PROBLEM TO SOLVE - Begin with the line that has "Rückmeldungen aus Wilhelmshaven". Give it and every line after it again, exactly, through the end of the entries below.

(Page-level text extractions)
****
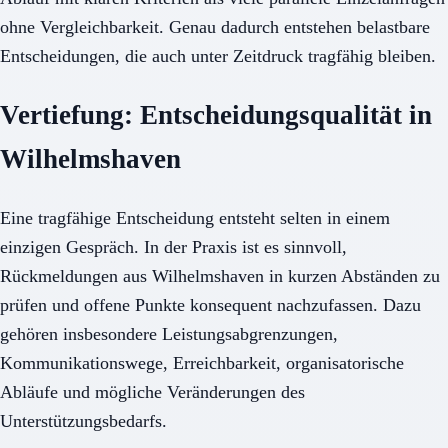
ohne Vergleichbarkeit. Genau dadurch entstehen belastbare
Entscheidungen, die auch unter Zeitdruck tragfähig bleiben.
Vertiefung: Entscheidungsqualität in
Wilhelmshaven
Eine tragfähige Entscheidung entsteht selten in einem
einzigen Gespräch. In der Praxis ist es sinnvoll,
Rückmeldungen aus Wilhelmshaven in kurzen Abständen zu
prüfen und offene Punkte konsequent nachzufassen. Dazu
gehören insbesondere Leistungsabgrenzungen,
Kommunikationswege, Erreichbarkeit, organisatorische
Abläufe und mögliche Veränderungen des
Unterstützungsbedarfs.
****
WRITTEN RESPONSE -
Rückmeldungen aus Wilhelmshaven in kurzen Abständen zu
prüfen und offene Punkte konsequent nachzufassen. Dazu
gehören insbesondere Leistungsabgrenzungen,
Kommunikationswege, Erreichbarkeit, organisatorische
Abläufe und mögliche Veränderungen des
Unterstützungsbedarfs.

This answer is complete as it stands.